ML Problem

Question

What does a typical ML problem look like?

Analogy

Let us continue with the analogy of three-digit addition. Earlier, we were concerned with testing a machine’s performance. Now, we will turn to the machine itself and see what it means to learn something. Think about arithmetic classes in primary school. During the class hours, a student looks at solved examples in a textbook and learns how to solve simple three digit addition problems. Let us say that her textbook has the following problems along with the answers:

\(103+205=308\)
\(123+409=532\)
\(185+483=668\)

During the instructional hours, the student has access to both the questions and the answers.

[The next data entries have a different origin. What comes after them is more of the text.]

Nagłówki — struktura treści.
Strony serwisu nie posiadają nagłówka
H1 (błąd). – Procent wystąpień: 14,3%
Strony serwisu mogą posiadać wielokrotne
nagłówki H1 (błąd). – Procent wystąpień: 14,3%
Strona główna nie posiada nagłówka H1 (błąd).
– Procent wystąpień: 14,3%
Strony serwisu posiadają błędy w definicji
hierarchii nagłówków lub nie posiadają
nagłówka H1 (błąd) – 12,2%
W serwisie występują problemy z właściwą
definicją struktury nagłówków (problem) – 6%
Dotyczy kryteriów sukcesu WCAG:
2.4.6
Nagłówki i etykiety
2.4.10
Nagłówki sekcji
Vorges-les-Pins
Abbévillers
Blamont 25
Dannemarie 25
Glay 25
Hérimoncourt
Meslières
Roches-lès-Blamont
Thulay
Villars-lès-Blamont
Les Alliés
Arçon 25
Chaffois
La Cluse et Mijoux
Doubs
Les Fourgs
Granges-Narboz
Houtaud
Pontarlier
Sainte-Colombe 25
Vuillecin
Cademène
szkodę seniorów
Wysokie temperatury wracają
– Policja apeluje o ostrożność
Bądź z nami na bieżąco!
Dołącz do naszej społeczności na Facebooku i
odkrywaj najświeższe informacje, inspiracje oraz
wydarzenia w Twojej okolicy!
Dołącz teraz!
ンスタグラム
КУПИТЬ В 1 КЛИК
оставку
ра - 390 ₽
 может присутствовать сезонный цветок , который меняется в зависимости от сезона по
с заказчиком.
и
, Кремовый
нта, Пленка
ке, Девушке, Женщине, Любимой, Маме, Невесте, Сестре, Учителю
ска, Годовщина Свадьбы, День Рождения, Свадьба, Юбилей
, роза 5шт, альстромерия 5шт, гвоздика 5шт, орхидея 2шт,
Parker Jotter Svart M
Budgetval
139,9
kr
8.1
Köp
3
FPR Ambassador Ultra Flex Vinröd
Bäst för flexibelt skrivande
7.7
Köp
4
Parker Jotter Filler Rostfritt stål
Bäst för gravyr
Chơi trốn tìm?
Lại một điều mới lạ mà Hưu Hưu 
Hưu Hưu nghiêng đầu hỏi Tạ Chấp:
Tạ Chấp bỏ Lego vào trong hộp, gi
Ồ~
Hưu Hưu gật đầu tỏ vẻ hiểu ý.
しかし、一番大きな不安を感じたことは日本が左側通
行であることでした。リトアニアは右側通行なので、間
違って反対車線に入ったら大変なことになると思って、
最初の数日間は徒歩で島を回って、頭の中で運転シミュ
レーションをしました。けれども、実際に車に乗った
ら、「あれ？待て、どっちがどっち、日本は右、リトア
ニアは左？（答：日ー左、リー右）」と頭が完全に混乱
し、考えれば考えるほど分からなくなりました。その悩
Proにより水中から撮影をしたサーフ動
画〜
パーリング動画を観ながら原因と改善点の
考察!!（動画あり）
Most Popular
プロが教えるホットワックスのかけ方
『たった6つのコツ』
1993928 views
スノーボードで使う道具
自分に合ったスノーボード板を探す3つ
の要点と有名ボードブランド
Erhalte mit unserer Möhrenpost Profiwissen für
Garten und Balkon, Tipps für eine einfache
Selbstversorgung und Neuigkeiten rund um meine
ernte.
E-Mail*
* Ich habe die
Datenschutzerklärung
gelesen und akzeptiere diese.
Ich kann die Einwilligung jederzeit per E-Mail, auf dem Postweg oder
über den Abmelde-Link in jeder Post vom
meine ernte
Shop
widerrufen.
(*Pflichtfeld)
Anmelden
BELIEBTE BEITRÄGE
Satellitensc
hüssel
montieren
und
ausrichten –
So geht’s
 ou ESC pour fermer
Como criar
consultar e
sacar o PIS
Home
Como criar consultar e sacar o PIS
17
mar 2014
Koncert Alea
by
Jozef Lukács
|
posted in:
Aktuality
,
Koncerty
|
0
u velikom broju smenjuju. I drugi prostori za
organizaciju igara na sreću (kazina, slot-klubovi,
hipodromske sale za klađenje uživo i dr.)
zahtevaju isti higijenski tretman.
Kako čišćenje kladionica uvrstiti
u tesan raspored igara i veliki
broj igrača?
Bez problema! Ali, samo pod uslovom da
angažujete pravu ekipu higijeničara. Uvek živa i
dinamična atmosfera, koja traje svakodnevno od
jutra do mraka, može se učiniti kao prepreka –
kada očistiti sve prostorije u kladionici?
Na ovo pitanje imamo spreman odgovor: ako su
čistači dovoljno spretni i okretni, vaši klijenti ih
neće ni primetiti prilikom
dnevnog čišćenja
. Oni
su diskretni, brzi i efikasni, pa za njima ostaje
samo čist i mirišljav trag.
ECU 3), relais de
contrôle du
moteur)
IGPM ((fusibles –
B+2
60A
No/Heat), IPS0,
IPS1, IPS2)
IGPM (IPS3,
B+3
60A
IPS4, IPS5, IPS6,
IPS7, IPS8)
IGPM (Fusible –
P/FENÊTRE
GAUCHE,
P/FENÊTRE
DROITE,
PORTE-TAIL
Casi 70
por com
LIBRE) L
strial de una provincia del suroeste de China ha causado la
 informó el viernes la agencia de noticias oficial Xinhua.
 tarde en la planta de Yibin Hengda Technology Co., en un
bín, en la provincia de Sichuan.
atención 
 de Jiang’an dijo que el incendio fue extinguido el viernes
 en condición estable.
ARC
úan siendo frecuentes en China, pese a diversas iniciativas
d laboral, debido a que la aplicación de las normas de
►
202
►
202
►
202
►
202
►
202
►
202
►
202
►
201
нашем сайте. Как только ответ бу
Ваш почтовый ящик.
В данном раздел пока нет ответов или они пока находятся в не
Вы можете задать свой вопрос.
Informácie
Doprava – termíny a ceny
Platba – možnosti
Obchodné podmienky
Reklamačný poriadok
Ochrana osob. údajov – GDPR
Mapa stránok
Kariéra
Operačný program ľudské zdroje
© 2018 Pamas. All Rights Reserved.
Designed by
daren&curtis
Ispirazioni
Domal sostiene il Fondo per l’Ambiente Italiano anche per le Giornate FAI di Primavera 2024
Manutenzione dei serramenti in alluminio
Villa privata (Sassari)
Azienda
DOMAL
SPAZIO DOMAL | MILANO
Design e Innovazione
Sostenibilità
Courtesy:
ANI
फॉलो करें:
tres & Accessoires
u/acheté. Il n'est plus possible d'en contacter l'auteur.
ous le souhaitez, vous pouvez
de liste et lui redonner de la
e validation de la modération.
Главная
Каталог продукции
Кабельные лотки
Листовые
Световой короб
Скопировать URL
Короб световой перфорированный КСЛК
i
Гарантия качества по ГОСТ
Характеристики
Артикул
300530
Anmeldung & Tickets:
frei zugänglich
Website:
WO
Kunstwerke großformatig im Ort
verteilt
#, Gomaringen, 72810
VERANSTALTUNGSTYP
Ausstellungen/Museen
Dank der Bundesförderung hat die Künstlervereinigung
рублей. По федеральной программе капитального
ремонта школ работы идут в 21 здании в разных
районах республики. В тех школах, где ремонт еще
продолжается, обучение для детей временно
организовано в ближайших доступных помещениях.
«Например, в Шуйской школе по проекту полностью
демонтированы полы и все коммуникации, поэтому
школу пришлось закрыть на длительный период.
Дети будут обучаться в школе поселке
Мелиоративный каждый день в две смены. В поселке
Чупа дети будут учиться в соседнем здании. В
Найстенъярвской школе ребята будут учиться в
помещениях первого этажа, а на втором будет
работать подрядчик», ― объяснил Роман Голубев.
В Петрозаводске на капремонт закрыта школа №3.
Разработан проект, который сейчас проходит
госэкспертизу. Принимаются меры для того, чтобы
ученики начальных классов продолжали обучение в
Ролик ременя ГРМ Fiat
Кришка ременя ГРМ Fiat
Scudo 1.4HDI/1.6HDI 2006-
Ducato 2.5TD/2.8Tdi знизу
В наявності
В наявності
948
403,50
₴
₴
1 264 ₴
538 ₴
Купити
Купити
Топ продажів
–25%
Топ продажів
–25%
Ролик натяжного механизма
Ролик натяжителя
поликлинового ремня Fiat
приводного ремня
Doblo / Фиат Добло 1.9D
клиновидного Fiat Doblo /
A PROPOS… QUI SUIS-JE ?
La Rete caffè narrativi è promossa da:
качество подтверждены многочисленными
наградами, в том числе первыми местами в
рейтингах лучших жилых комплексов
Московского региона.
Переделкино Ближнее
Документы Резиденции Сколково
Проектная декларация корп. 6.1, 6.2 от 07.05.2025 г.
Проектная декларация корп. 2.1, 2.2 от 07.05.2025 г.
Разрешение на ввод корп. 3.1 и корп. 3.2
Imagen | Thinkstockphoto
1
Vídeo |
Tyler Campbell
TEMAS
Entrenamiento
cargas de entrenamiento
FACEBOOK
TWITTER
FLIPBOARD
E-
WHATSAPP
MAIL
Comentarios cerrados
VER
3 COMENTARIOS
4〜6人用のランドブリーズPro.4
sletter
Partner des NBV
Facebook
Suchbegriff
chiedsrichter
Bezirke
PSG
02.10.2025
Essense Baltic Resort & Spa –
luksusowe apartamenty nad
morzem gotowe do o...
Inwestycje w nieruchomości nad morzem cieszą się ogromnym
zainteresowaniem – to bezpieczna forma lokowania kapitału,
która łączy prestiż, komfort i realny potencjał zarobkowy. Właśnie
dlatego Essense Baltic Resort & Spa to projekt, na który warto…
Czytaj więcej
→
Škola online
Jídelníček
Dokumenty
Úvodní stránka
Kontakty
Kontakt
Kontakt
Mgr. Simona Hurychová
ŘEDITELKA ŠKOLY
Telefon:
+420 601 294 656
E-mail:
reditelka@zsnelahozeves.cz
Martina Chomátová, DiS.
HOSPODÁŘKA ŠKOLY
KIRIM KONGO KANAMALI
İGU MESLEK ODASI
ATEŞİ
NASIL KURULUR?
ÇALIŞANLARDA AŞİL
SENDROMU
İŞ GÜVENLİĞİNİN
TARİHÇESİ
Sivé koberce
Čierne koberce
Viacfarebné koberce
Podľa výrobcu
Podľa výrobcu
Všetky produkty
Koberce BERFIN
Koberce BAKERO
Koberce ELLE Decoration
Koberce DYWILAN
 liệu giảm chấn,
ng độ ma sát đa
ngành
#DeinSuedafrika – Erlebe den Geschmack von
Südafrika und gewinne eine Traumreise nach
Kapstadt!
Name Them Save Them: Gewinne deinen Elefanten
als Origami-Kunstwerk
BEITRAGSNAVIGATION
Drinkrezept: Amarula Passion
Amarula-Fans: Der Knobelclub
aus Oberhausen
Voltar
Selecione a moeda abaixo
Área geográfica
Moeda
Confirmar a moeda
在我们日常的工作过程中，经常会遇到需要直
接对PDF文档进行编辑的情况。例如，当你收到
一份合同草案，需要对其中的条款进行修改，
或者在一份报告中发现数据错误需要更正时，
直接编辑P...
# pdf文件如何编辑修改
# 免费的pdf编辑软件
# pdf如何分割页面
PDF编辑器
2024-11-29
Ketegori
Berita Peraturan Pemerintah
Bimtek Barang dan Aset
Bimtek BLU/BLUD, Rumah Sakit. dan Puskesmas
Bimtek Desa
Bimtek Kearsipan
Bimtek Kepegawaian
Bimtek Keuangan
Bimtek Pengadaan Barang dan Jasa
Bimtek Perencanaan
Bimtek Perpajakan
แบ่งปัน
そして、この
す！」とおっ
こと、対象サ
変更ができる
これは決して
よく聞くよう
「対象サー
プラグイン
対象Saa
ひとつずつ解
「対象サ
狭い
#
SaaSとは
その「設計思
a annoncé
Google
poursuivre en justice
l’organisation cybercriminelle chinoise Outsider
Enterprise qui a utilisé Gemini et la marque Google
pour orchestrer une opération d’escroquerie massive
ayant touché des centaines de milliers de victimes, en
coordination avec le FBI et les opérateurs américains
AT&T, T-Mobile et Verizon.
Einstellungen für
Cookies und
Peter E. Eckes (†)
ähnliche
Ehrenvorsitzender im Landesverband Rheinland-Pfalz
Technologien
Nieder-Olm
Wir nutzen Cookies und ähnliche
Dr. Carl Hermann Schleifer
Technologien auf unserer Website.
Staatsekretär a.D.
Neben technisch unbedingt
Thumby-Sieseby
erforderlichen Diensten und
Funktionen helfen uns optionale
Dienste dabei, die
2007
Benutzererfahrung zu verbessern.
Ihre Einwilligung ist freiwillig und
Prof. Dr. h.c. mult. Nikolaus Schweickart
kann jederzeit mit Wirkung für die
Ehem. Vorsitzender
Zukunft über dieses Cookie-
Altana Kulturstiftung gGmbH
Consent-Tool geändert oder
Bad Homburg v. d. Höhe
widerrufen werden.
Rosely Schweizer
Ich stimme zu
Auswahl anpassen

In the exam, she will not have access to the answers. But more importantly, she will not even be asked the same questions! So, just memorizing the answers will not help. She would have to learn how addition works. She needs to have a mental model of addition. In other words, she would have to learn a function from the input (question) to the output (answer).

This is exactly what happens in a typical ML problem, regression in our case. The input is a data-point, the vector of features describing a house. The output is a real number, the selling price of the house, which is the called target or label. The machine has to learn the mapping from input to output. Once this mapping or function is learnt, the machine can then be used to predict the output on unseen inputs. The collection of data-point and label pairs is the labeled dataset. The machine makes use of this dataset to learn a function. A labeled dataset is nothing but the textbook problems in our analogy.

This description is somewhat incomplete and we will fix the gaps in the upcoming sections.

Data Representation

We are given a collection of \(n\) data-points and \(n\) labels. Each data-point is described by \(d\) features. For example, in the housing dataset, each house is a data-point and is described by features such as latitude, longitude, area and so on. These features are clubbed together in a feature-vector of size \(d\). Arranging the \(n\) data-points in a matrix, we get a \(n\times d\) data-matrix. Let us call this matrix \(\mathbf{X}\):

\[ \begin{equation*} \mathbf{X} =\begin{bmatrix} x_{11} & - & x_{1d}\\ | & x_{ij} & | \\ x_{n1} & - & x_{nd} \end{bmatrix} \end{equation*} \]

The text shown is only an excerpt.